Maar de stad van het Antropoceen is intussen overal en domineert natuur en geschiedenis wereldwijd. Filosoof en literatuurhistoricus Marcel Hénaff heeft een artikel geschreven over de stad in het werk van de Franse filosoof Michel Serres, dat deze thematiek op interessante wijze behandelt. Michel Serres stelt het zo: de stad van nu is, aan het einde van dit tijdperk, waarin de verstedelijking heeft geleid tot ongekende bevolkingsconcentraties, een ‘wereldobject’ geworden. De druk van enorme bevolkingsconcentraties weegt zwaar op de planeet, de megalopolis is een artefact dat het vermogen heeft op wereldschaal te interveniëren, zoals satellieten, kernwapens, het bankwezen, maar ook internet dat kunnen. ‘Indien niet evenwichtig verdeeld, dan treedt concentratie van astronomische bevolkingsgroei op.
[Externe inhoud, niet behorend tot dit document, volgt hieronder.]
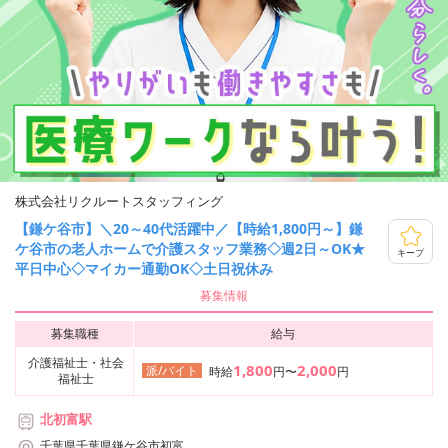
株式会社リクルートスタッフィング
【鎌ケ谷市】＼20～40代活躍中／【時給1,800円～】鎌
ケ谷市の老人ホームで介護スタッフ業務◇週2日～OK★
キープ
平日中心◇マイカー通勤OK◇土日祝休み
募集情報
募集職種
給与
介護福祉士・社会
1,800
2,000
派/バイト
時給
円〜
円
福祉士
北初富駅
千葉県千葉県鎌ケ谷市初富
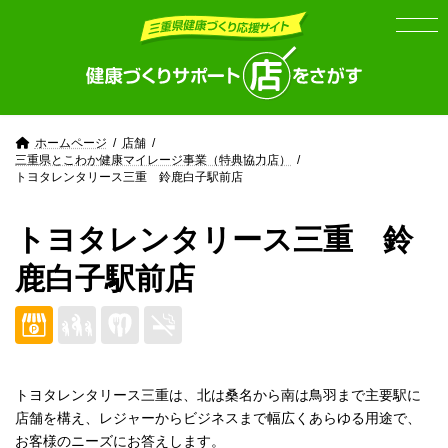
Skip
Skip
to
to
the
the
content
Navigation
ホームページ
店舗
三重県とこわか健康マイレージ事業（特典協力店）
トヨタレンタリース三重 鈴鹿白子駅前店
トヨタレンタリース三重 鈴
鹿白子駅前店
トヨタレンタリース三重は、北は桑名から南は鳥羽まで主要駅に
店舗を構え、レジャーからビジネスまで幅広くあらゆる用途で、
お客様のニーズにお答えします。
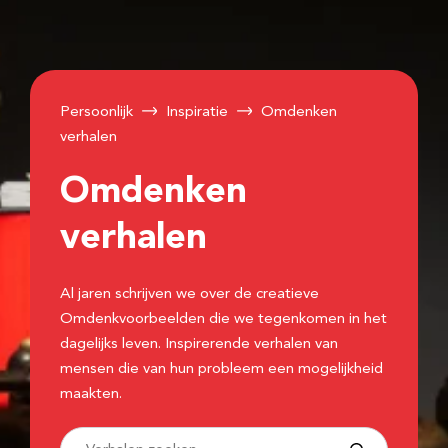
Persoonlijk
Inspiratie
Omdenken
verhalen
Omdenken
verhalen
Al jaren schrijven we over de creatieve
Omdenkvoorbeelden die we tegenkomen in het
dagelijks leven. Inspirerende verhalen van
mensen die van hun probleem een mogelijkheid
maakten.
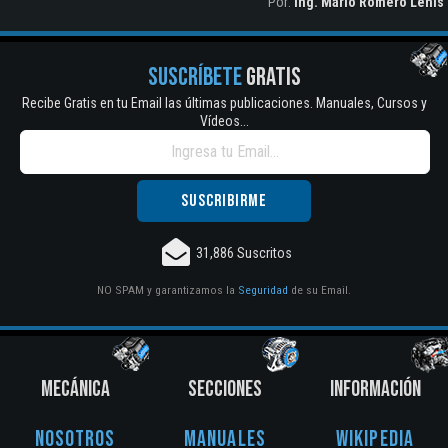
Por:
Ing. Mario Romero Lenis
SUSCRÍBETE
GRATIS
Recibe Gratis en tu Email las últimas publicaciones. Manuales, Cursos y
Vídeos...
31,886 Suscritos
NO SPAM y garantizamos la
Seguridad
de su Email.
MECÁNICA
SECCIONES
INFORMACIÓN
Nosotros
Manuales
Wikipedia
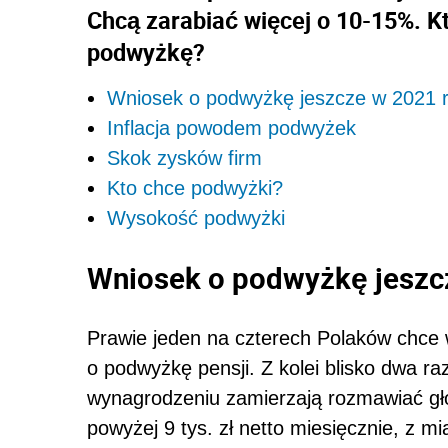
Chcą zarabiać więcej o 10-15%. K
podwyżkę?
Wniosek o podwyżkę jeszcze w 2021 r
Inflacja powodem podwyżek
Skok zysków firm
Kto chce podwyżki?
Wysokość podwyżki
Wniosek o podwyżkę jeszcz
Prawie jeden na czterech Polaków chce
o podwyżkę pensji. Z kolei blisko dwa r
wynagrodzeniu zamierzają rozmawiać głó
powyżej 9 tys. zł netto miesięcznie, z m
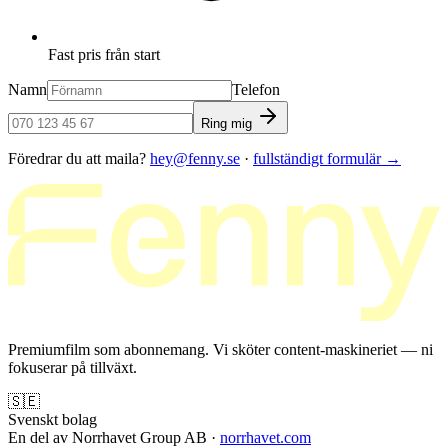
Fast pris från start
Namn
Telefon
Ring mig
Föredrar du att maila?
hey@fenny.se
·
fullständigt formulär
→
Premiumfilm som abonnemang. Vi sköter content-maskineriet — ni
fokuserar på tillväxt.
🇸🇪
Svenskt bolag
En del av Norrhavet Group AB ·
norrhavet.com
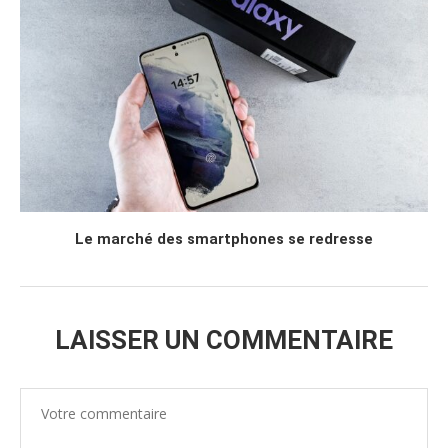
Le marché des smartphones se redresse
LAISSER UN COMMENTAIRE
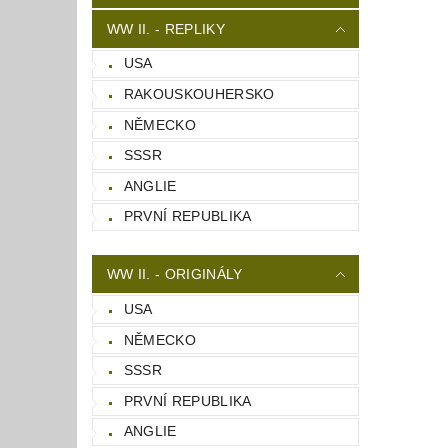
WW II. - REPLIKY
USA
RAKOUSKOUHERSKO
NĚMECKO
SSSR
ANGLIE
PRVNÍ REPUBLIKA
WW II. - ORIGINÁLY
USA
NĚMECKO
SSSR
PRVNÍ REPUBLIKA
ANGLIE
Die zet zich vast in gigantische eenheden, kolossale stapelingen van mensen, zo machtig als oceanen, woestijnen of ijskappen, en zélf goed voor enorme voorraden van ijs, hitte, droogte, of water…’ Dát is de schaal van het probleem van de stad. ‘De planetaire archipel van megapolissen dwingt ons ertoe om het menselijke collectief op één lijn te stellen met klimaten en continenten. De sociale orde krijgt dimensies vergelijkbaar met die van geofysische eenheden.’ ‘De wereldgeschiedenis dringt door tot in de natuur; de natuur van de wereld dringt door tot in de geschiedenis.’ Dat is iets geheel nieuws, waarvoor de mens nu is gesteld, meent Serres. Sommigen duiden het aan als de problematiek van duurzaamheid door de verstoring van ons ecosysteem.

Einde moderniteit

Niet alleen spreken geleerden over het einde van de moderne petroleumstad die een indrukwekkende geschiedenis heeft, maar nu zelf tot geschiedenis is geworden. Het is ook het einde van de moderniteit. Over de oorsprongen daarvan is de discussie nog gaande. Misschien ligt die – althans de aanleiding tot de moderniteit – bij scholasticus Duns Scotus, die de wereld als contingente werkelijkheid analyseerde. Dat toevallige, meervoudige, gedateerde van de dingen, die samen verre van het beeld van een samenhangende structuur opriepen, werd de uitdaging voor het moderne denken: hoe brengen we daarin orde, hoe krijgt dat allemaal een rationele structuur, het liefst een systeem van universele wetmatigheden?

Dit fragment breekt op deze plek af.